Bay Street incite Ottawa à refaire ses devoirs

Bay Street est toujours pour une commission pancanadienne des valeurs mobilières, mais l’industrie financière peine à se prononcer sur le nouveau projet parce que le fonctionnement de la future agence lui échappe.

Transmis au ministère des Finances pendant la période de consultation au début du mois de décembre et mis en ligne discrètement la semaine dernière, les mémoires révèlent de nombreuses préoccupations portant sur le langage du cadre proposé et la portée de certaines dispositions.

Le Groupe TMX, qui contrôle les Bourses de Toronto et de Montréal, est « en faveur de tous les efforts visant à rendre les marchés de capitaux plus efficaces » mais estime que le projet « soulève un certain nombre de problèmes ». L’entreprise va jusqu’à dire qu’elle est « particulièrement préoccupée par l’impact potentiel de la législation proposée sur la compétitivité du Canada ».

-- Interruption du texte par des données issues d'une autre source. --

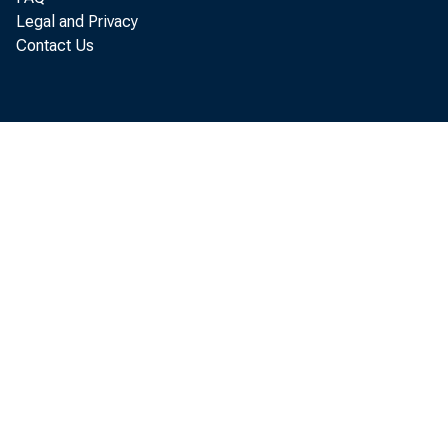
Legal and Privacy
Contact Us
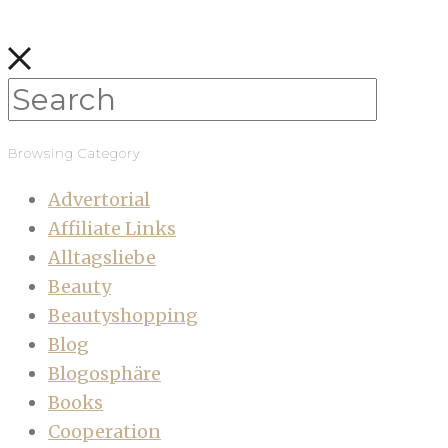
Browsing Category
Advertorial
Affiliate Links
Alltagsliebe
Beauty
Beautyshopping
Blog
Blogosphäre
Books
Cooperation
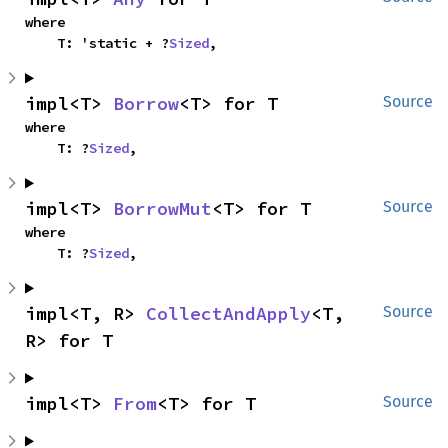
where

    T: 'static + ?
Sized
,
impl<T> 
Borrow
<T> for T
Source
where

    T: ?
Sized
,
impl<T> 
BorrowMut
<T> for T
Source
where

    T: ?
Sized
,
impl<T, R> 
CollectAndApply
<T, 
Source
R> for T
impl<T> 
From
<T> for T
Source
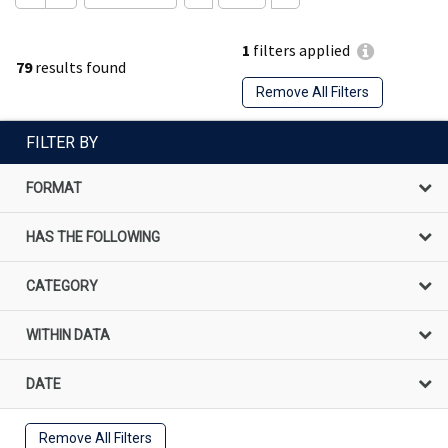
1
filters applied
79
results found
Remove All Filters
FILTER BY
FORMAT
HAS THE FOLLOWING
CATEGORY
WITHIN DATA
DATE
Remove All Filters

Entre autres, le Groupe TMX affirme que certains passages répètent ou contredisent le cadre réglementaire déjà en place dans les provinces qui refusent de participer. Aussi, il s’inquiète des conséquences sur les protocoles d’interaction que les provinces ont déjà mis en oeuvre entre elles.

« Nous exhortons les gouvernements participants à nous éclairer quant à l’interaction qui surviendra avec les provinces non participantes », a écrit, de son côté, l’Association canadienne du commerce de valeurs mobilières, qui représente 161 maisons de courtage au pays.

Les récalcitrants

Le Québec et l’Alberta, qui cumulent 40 % de la capitalisation boursière du Canada, s’opposent aux intentions d’Ottawa. L’Ontario, la Colombie-Britannique, le Nouveau-Brunswick, la Saskatchewan et l’Île-du-Prince-Édouard ont embarqué et signé un protocole d’entente en septembre dernier. Ce protocole s’accompagne d’un avant-projet de loi provincial et d’un avant-projet de loi fédéral.

Plusieurs avis envoyés à Ottawa portent la date du 8 décembre. Trois jours plus tôt, Ottawa avait indiqué, sans s’avancer dans les détails, que la publication des règlements définitifs ne pourrait avoir lieu le 19 décembre tel que prévu à l’origine, mais seulement au printemps.

Le vieux rêve fédéral que le gouvernement a mis en oeuvre il y a quelques années consistera à créer une agence centrale qui remplacerait ni plus ni moins les autorités réglementaires des provinces participantes. La Cour suprême a estimé en 2011 que la première mouture du projet empiétait sur les pouvoirs des provinces mais a laissé une fenêtre ouverte. Peut-être qu’Ottawa pourrait mettre sur pied, dans un esprit coopératif, une agence axée sur la gestion du risque systémique, avaient avancé les juges.

Contamination

Le risque systémique est généralement décrit comme l’effet de contamination qui traverse les milieux financiers lorsqu’un acteur important connaît d’importantes difficultés ou déclare faillite, comme ce fut le cas lors de l’effondrement de Lehman Brothers à Wall Street en 2008.

Pour l’instant, l’agence envisagée porte le nom de Régime coopératif en matière de réglementation des marchés des capitaux.

Même le secteur bancaire, qui est toujours pour une agence canadienne unique, pose des questions. « Afin de pouvoir offrir des commentaires plus substantiels, nous avons besoin de plus d’informations au sujet du fonctionnement du nouveau régime »,a écrit dans son avis l’Association des banquiers canadiens, au nom d’une soixantaine d’établissements, dont toutes les grandes banques.

L’ABC croit qu’il est « difficile d’évaluer » le cadre réglementaire, car elle juge que les informations sont incomplètes à l’égard de la gouvernance, des pouvoirs discrétionnaires du régime et de l’interaction avec les provinces qui choisissent de ne pas embarquer.